• [Required action]:
Leave out each picture. Repeat everything else in the records exactly.
(Beginning of Records shown)
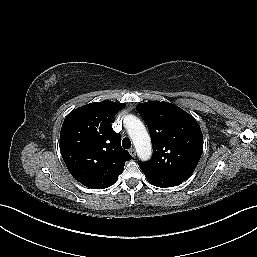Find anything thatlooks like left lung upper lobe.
<instances>
[{
	"mask_svg": "<svg viewBox=\"0 0 257 257\" xmlns=\"http://www.w3.org/2000/svg\"><path fill=\"white\" fill-rule=\"evenodd\" d=\"M153 146V156L139 167L149 180L184 181L194 172L203 151V135L193 116L178 106L159 101L139 104Z\"/></svg>",
	"mask_w": 257,
	"mask_h": 257,
	"instance_id": "left-lung-upper-lobe-1",
	"label": "left lung upper lobe"
}]
</instances>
(End of Records shown)
• [Worked solution]:
Find anything thatlooks like left lung upper lobe.
<instances>
[{
	"mask_svg": "<svg viewBox=\"0 0 257 257\" xmlns=\"http://www.w3.org/2000/svg\"><path fill=\"white\" fill-rule=\"evenodd\" d=\"M153 146V156L139 167L149 180L184 181L194 172L203 151V135L193 116L178 106L159 101L139 104Z\"/></svg>",
	"mask_w": 257,
	"mask_h": 257,
	"instance_id": "left-lung-upper-lobe-1",
	"label": "left lung upper lobe"
}]
</instances>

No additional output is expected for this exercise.